Marks and Spencer snow globe gins

Source: Portman Group

The alcoholic drinks ‘were being sold as a novelty’, which was ’against the principle of the Portman rules, stated the complainant

The Portman Group has rapped Marks & Spencer for a duo of snow globe gin liqueurs it ruled risked appealing to under-18s.

A complaint made against Marks & Spencer was made to the watchdog by a member of the public, who argued its Spiced Sugar Plum Light Up Snow Globe Gin Liqueur and Clementine Light Up Snow Globe Gin Liqueur – both of which can be lit up with a mechanism – had breached the watchdog’s rules on appealing to children.

After being switched on, the lights only operated for a limited amount of time. As a result, one could “imagine the ‘do it again!’ cry from children, just as happens with a toy or Christmas decoration with a similar mechanism”, the complainant argued.

The alcoholic drinks “were being sold as a novelty” which was “against the principle of the Portman rules”, they argued.

In response, M&S said the drinks’ names, colour, images, flavouring, gold/silver flakes and lighting had been designed to appeal to those over the age of 18.

The light-up feature was designed to “enhance the premium nature of the product” and was not “a novelty, toy, or something that should be used by children”, it said.

The light turned off to preserve the battery life and “was not designed as a means of entertainment or to appeal to children”, argued M&S.

Additionally, the images on the products – depicting snowy trees and toy soldiers – were inspired by The Nutcracker Ballet, which was chosen as a theme as it was “a Christmas ballet with ubiquitous appeal that captured the spirit of Christmas”, it added.

The Portman Group’s Independent Complaints Panel ruled they had “a particular appeal to under-18s” overall, due to the illustrations, interactive light-up feature and silver/gold flakes that created “a strong association with a snow globe”.

The panel also stated the products “did not communicate the alcoholic nature of the product with absolute clarity”, as the product description and alcoholic strength featured on a swing tag around the neck of the bottle, which could be easily removed.

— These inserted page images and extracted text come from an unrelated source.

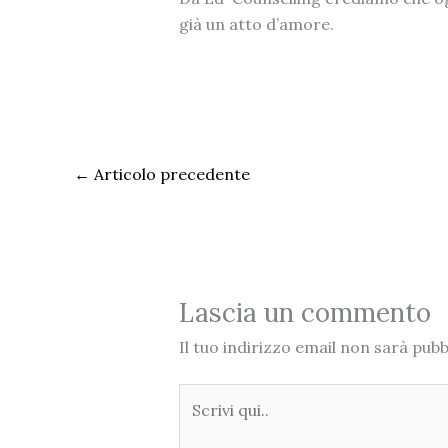
già un atto d’amore.
←
Articolo precedente
Lascia un commento
Il tuo indirizzo email non sarà pubb
Scrivi
qui..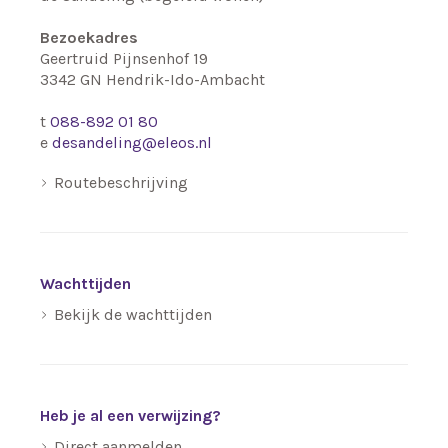
Bezoekadres
Geertruid Pijnsenhof 19
3342 GN
Hendrik-Ido-Ambacht
t
088-892 01 80
e
desandeling@eleos.nl
Routebeschrijving
Wachttijden
Bekijk de wachttijden
Heb je al een verwijzing?
Direct aanmelden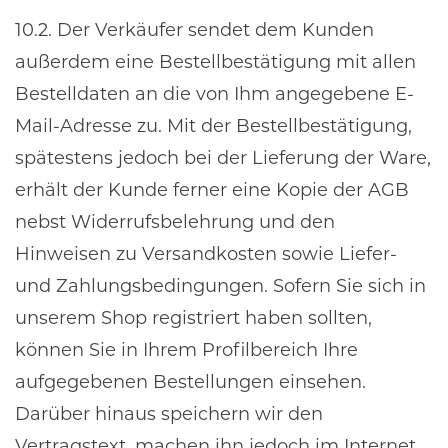
10.2. Der Verkäufer sendet dem Kunden
außerdem eine Bestellbestätigung mit allen
Bestelldaten an die von Ihm angegebene E-
Mail-Adresse zu. Mit der Bestellbestätigung,
spätestens jedoch bei der Lieferung der Ware,
erhält der Kunde ferner eine Kopie der AGB
nebst Widerrufsbelehrung und den
Hinweisen zu Versandkosten sowie Liefer-
und Zahlungsbedingungen. Sofern Sie sich in
unserem Shop registriert haben sollten,
können Sie in Ihrem Profilbereich Ihre
aufgegebenen Bestellungen einsehen.
Darüber hinaus speichern wir den
Vertragstext, machen ihn jedoch im Internet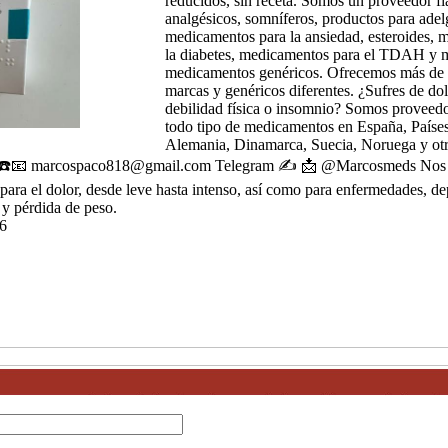
reducidos, sin receta. Somos un proveedor fi
analgésicos, somníferos, productos para adel
medicamentos para la ansiedad, esteroides, 
la diabetes, medicamentos para el TDAH y 
medicamentos genéricos. Ofrecemos más de 
marcas y genéricos diferentes. ¿Sufres de dol
debilidad física o insomnio? Somos proveedo
todo tipo de medicamentos en España, Países
Alemania, Dinamarca, Suecia, Noruega y otr
os ☎️📧 marcospaco818@gmail.com Telegram ✍️ 📩 @Marcosmeds Nos 
para el dolor, desde leve hasta intenso, así como para enfermedades, 
y pérdida de peso.
6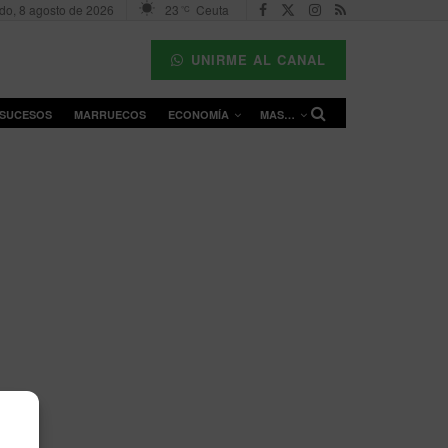
do, 8 agosto de 2026
23
Ceuta
°C
UNIRME AL CANAL
SUCESOS
MARRUECOS
ECONOMÍA
MAS…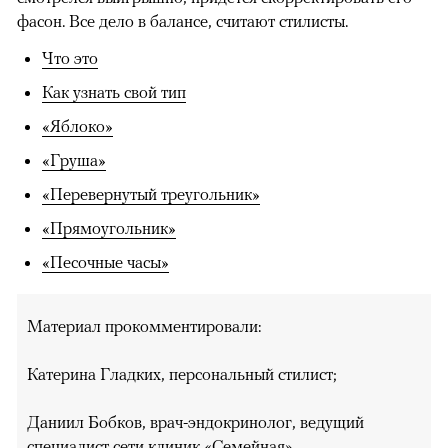
фасон. Все дело в балансе, считают стилисты.
Что это
Как узнать свой тип
«Яблоко»
«Груша»
«Перевернутый треугольник»
«Прямоугольник»
«Песочные часы»
Материал прокомментировали:
Катерина Гладких, персональный стилист;
Даниил Бобков, врач-эндокринолог, ведущий
специалист сети клиник «Семейная».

Marks & Spencer said it did not agree with “the panel’s interpretation under the code but, given their view, we will work with the Portman Group to make some changes to our gin globes in future”.

Copper In The Clouds gin ruling

Copper In The Clouds Mango and Black Pepper Gin

Source: Portman Group

Copper In The Clouds Mango & Black Pepper Gin

A third gin product, Copper In The Clouds Mango & Black Pepper Gin, was also brought before the panel after a member of the public argued the “colourful” and “anthropomorphic” characters on pack would “appeal to children under the age of 18”.

This complaint was also upheld by the panel, which considered “the artistic representation of the tiger and parrot with large eyes prominently displayed on the front of the bottle and the gift-wrapped nature of the product meant that that the product had a particular appeal to under-18s”.

Independent Complaints Panel chair Nicola Williams said she encouraged “all producers to think carefully about the overall impression conveyed when designing a product that could inadvertently appeal to under-18s”.

“All three products in question had multiple contributing factors in this regard, including their use of child-friendly images and illustrations,” Williams added.

In light of the rulings, both Marks & Spencer and Copper In The Clouds owner JG Drinks are working with the Portman Group’s Advisory Service.

The Grocer has approached JG Drinks for comment.